La révolte des femmes et leur prise de pouvoir provisoire, ou rêvée, est bien un élément central de ce monde à l’envers qu’est l’univers de L'Opéra de quat'sous. Utopie, dont le dénouement scellera le statut de parenthèse carnavalesque. On peut trouver sur ce plan une certaine parenté entre la pièce de Brecht-Weill-Gay-Hauptmann et L'Île des esclaves de Marivaux. (En précisant juste que chez Brecht, le finale est bien plus ambivalent).

2. Femmes révoltées dans le théâtre de Brecht

Au sein du  théâtre de Brecht, Polly Peachum et Jenny-des-Lupanars appartiennent à une longue lignée de femmes révoltées,  Elles en sont, pourrait–on dire, le versant picaresque/carnavalesque. Après L'Opéra de quat'sous, dans cette  famille d'anti-héros féminins, on trouvera notamment :

 

  • Sainte-Jeanne des Abattoirs (1931)
  • Mère Courage (1940) :

L'attitude ambiguë de Polly à l’égard de la domination masculine est très proche, finalement, de celle de Mère Courage. Son ambiguïté vis-à-vis du pouvoir de Mackie Messer (acceptation/rébellion) n'est pas sans évoquer la dualité du discours de Mère Courage lorsqu'elle évoque la guerre, qu’elle vomit en même temps qu'elle en tire profit.
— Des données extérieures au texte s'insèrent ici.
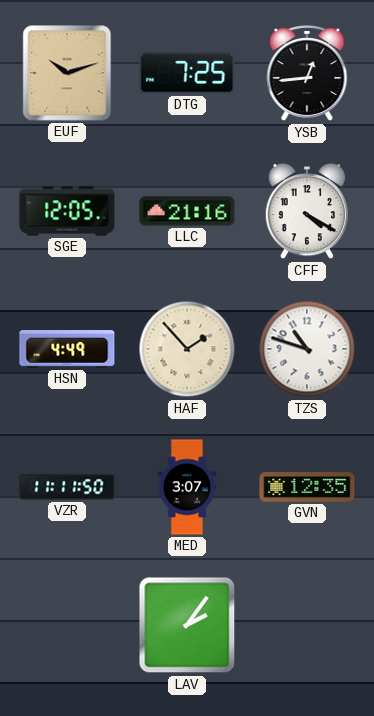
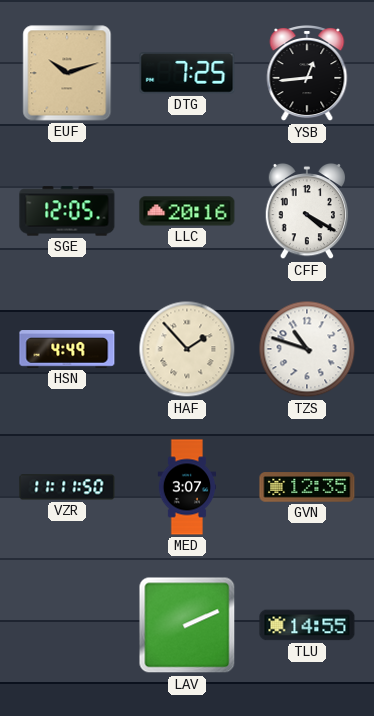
LLC: 21:16 -> 20:16
LAV: 2:06 -> 2:11
TLU: none -> 14:55
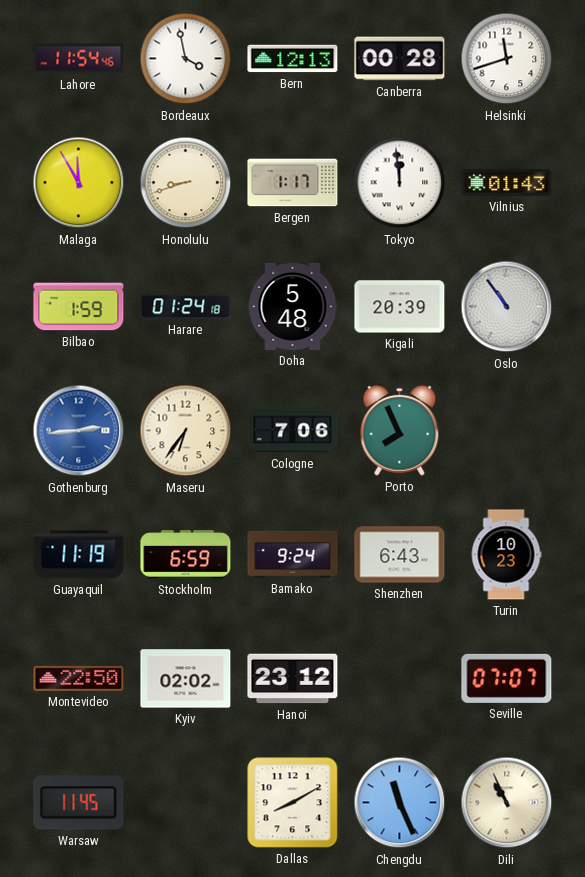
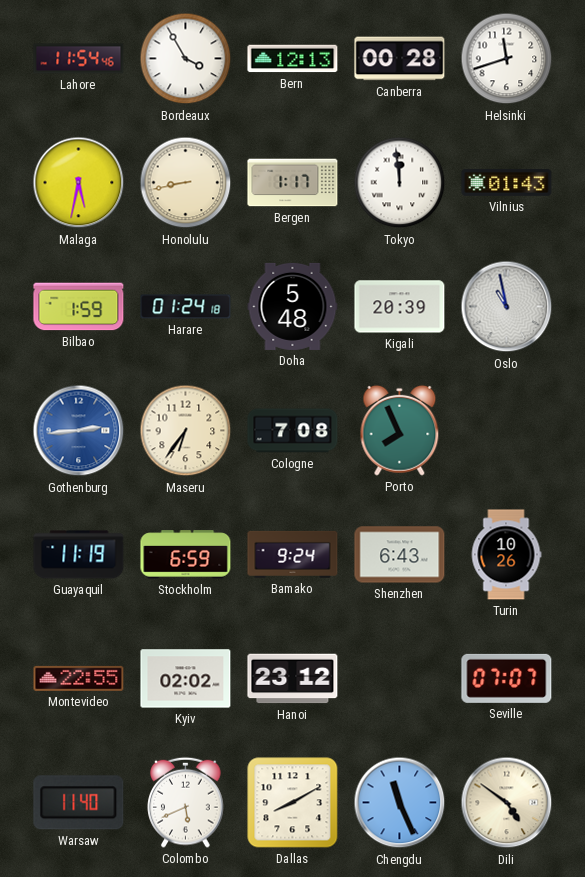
Bordeaux: 3:58 -> 3:55
Malaga: 11:55 -> 5:32
Honolulu: 8:42 -> 8:43
Oslo: 10:54 -> 10:58
Cologne: 7:06 -> 7:08
Turin: 10:23 -> 10:26
Montevideo: 22:50 -> 22:55
Warsaw: 11:45 -> 11:40
Colombo: none -> 5:41
Dili: 10:56 -> 4:51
  • Shen-Té/Shui Ta (1941)
  • Simone Machard (1943)
  • Antigone (1947)
  • Jeanne d'Arc (1952)

 

 

 

 

 

 

 

[1] Plus exactement une de ses deux épouses.

[2] Comme on le verra, soulignant l’analogie entre la situation de Polly et celle de Jenny des Lupanars, la pièce propose un rapprochement intéressant entre le maquereau et le père-sévère, de même qu'entre la putain et l’ingénue.

[3] A noter que dans son rapport à l’homme, Madame Peachum n’appartient pas au même paradigme que Polly et les deux Jenny. Son discours redouble celui du bourgeois Peachum, dont elle se contente d’assurer la domination.

[4] Précision quand même : Polly n’est pas seulement une ingénue. Elle sait aussi avoir la duplicité et la rouerie des servantes du théâtre classique.

[5] Mais sur le mode du rêve.

[6] C'est de cette morale que Peachum se fait d'emblée le porte-parole (grotesque), dans son "choral matinal" (n° 3).